Yesterday, I attended a series of presentations, organized by CCU, on AI and data from a feminist perspective. Or rather, from the acknowledgement that datasets are never neutral.
I especially enjoyed listening to Caroline Sinders and Hannah Davis. They shared interesting thoughts and examples that I’d like to share with you here.
I am a machine learning designer/user researcher, artist, and digital anthropologist obsessed with language, culture and images.Caroline Sinders
She showed a screen capture from a google search. One is on the term “professional haircut” the other from “unprofessional haircut”. You can probably guess which images represent the unprofessional results.
Caroline’s own project, the feminist data set, is also a very cool project to investigate.
During the Q&A, she got a bit more specific about using AI to counter online abuse on the big social networking platforms. Caroline made a very good point that AI will not offer a solution, since the real problem lies with the content moderators. Every post that is being marked will be reviewed by moderator and does so without context and often based on a different world view than the person marking something as harassment, simply based on the fact that the moderator probably lives in a different country and culture. You can’t blame them for that, they just lack the right tools to do their job properly.
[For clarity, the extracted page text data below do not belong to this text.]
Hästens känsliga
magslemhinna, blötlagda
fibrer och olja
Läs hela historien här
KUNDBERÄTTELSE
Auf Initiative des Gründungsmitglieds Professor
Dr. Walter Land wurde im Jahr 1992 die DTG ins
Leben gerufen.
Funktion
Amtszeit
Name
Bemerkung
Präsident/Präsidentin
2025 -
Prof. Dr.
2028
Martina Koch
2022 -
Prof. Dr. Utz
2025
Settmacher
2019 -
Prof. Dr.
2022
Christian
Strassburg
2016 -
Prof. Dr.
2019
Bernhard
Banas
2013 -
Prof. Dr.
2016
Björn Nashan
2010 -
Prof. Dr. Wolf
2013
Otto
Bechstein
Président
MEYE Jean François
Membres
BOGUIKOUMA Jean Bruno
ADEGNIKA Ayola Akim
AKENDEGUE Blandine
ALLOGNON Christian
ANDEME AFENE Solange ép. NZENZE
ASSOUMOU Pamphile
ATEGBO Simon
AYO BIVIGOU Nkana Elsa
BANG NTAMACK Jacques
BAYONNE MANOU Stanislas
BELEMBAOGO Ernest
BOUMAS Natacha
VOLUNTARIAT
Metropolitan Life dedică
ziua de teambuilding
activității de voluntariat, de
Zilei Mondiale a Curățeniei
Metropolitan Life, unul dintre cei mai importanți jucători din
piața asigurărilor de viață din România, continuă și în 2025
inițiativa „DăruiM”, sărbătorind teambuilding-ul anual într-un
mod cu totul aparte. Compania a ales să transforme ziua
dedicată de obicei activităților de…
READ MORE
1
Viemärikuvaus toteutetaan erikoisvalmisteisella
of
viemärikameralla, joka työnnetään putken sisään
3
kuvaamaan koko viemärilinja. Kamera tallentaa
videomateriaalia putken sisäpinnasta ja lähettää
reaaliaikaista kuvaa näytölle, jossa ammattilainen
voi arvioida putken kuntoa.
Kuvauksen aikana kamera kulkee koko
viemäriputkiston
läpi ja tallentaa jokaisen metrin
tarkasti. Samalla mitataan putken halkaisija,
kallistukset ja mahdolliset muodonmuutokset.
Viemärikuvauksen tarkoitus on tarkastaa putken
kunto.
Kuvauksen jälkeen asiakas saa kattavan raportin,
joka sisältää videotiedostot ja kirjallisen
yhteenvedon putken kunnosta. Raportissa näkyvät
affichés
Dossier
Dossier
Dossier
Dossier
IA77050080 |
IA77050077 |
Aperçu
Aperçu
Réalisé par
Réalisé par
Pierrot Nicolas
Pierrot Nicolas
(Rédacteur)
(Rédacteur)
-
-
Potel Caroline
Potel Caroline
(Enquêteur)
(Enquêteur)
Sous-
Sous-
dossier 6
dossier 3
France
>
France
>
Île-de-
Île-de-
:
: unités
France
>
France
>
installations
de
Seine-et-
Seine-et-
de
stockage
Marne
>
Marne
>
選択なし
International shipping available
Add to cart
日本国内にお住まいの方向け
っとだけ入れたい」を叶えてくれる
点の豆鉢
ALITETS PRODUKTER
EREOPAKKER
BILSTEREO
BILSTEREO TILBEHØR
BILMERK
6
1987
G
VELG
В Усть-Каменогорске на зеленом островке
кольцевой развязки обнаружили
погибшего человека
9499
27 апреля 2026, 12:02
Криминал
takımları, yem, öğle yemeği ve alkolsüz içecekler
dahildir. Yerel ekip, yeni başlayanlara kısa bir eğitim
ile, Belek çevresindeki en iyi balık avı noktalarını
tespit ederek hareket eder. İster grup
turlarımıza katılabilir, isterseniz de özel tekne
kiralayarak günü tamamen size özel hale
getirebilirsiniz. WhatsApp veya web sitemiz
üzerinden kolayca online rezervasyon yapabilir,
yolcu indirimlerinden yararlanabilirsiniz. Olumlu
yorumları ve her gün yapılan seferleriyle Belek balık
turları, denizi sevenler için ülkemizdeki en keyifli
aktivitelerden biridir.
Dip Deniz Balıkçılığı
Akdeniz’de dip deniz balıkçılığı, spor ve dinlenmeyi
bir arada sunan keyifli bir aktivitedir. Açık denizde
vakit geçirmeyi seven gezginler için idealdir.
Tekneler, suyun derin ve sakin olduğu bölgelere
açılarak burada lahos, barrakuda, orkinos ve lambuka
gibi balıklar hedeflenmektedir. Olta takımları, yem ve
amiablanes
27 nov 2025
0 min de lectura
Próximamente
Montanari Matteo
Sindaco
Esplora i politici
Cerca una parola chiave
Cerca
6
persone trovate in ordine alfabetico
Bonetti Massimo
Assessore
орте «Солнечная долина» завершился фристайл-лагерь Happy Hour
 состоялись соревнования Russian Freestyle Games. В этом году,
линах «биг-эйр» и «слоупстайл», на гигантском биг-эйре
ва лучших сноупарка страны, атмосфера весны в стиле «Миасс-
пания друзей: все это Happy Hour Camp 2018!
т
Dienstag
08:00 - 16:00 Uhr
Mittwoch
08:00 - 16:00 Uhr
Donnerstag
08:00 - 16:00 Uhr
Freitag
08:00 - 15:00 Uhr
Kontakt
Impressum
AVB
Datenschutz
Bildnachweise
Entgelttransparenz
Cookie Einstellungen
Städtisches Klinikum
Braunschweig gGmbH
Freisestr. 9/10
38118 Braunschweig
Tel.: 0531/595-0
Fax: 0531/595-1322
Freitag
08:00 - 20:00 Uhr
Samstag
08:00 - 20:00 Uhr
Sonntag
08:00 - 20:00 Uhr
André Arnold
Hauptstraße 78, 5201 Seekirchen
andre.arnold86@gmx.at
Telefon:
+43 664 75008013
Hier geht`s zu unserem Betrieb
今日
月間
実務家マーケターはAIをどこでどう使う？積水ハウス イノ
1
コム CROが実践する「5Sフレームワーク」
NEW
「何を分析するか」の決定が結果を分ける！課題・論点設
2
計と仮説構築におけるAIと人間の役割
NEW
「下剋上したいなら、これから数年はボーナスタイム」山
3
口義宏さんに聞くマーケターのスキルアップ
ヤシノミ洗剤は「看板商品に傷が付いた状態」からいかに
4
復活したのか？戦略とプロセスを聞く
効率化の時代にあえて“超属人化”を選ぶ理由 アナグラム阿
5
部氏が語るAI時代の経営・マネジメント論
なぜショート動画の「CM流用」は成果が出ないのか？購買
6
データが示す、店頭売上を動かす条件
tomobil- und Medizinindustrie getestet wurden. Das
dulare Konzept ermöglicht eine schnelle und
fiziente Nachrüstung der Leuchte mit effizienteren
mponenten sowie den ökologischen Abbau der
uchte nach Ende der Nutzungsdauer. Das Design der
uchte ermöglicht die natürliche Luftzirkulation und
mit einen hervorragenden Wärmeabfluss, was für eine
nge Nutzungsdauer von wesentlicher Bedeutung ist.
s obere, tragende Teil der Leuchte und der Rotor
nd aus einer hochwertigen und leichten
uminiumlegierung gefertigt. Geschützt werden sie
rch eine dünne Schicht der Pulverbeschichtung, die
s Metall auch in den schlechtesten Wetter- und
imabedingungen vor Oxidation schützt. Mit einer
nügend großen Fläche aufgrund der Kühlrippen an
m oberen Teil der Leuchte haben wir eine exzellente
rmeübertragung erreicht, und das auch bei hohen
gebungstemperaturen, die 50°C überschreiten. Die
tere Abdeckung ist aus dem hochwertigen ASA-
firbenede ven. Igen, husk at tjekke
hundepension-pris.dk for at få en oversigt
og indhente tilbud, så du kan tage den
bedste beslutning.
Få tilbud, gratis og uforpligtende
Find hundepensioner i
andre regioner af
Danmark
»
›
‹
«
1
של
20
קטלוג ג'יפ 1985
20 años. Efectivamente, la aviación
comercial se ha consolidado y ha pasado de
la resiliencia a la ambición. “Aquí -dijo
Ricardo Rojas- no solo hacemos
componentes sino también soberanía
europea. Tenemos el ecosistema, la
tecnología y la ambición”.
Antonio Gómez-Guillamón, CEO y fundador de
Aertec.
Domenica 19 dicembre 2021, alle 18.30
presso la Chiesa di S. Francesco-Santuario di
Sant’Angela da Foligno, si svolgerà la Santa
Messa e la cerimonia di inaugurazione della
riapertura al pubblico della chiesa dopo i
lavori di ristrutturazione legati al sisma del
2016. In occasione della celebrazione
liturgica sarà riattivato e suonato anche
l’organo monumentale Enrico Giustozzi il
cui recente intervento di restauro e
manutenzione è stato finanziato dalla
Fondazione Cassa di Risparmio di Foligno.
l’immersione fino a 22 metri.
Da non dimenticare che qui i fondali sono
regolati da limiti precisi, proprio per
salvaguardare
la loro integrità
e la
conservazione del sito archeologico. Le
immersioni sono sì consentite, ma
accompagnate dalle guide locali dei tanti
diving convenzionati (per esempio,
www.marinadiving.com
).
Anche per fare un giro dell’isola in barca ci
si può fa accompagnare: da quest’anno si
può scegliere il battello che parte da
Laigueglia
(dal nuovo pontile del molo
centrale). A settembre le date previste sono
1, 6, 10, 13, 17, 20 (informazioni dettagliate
I’m a generative musician and researcher based in NYC. My work generally falls along the lines of music generation, composing, machine learning, and natural language processing.Hannah Davis
Hannah explained that she has been using data sets for her project TransProse, in which she translates literature into music. For instance this is the basic emotion captured in Le Petit Prince:
When she dug into the data sets she found this:
Childbirth was classified as without any emotion. This is a very obvious example how data sets are not neutrally created. Hannah raised the question what type of world view a data set creates?
She argues that all data sets are created with bias, especially when you look at data sets that are created at one point in history and then still being used half a century later. Classifications from fifty years ago might not reflect current world views.
The problem with many data sets is that it takes a lot of effort to create them, therefore we use them for a long time, sometimes without proper updating. Hannah pleas for two things being attached to data sets: a list of ingredients (like we have on our food) and an expiration date.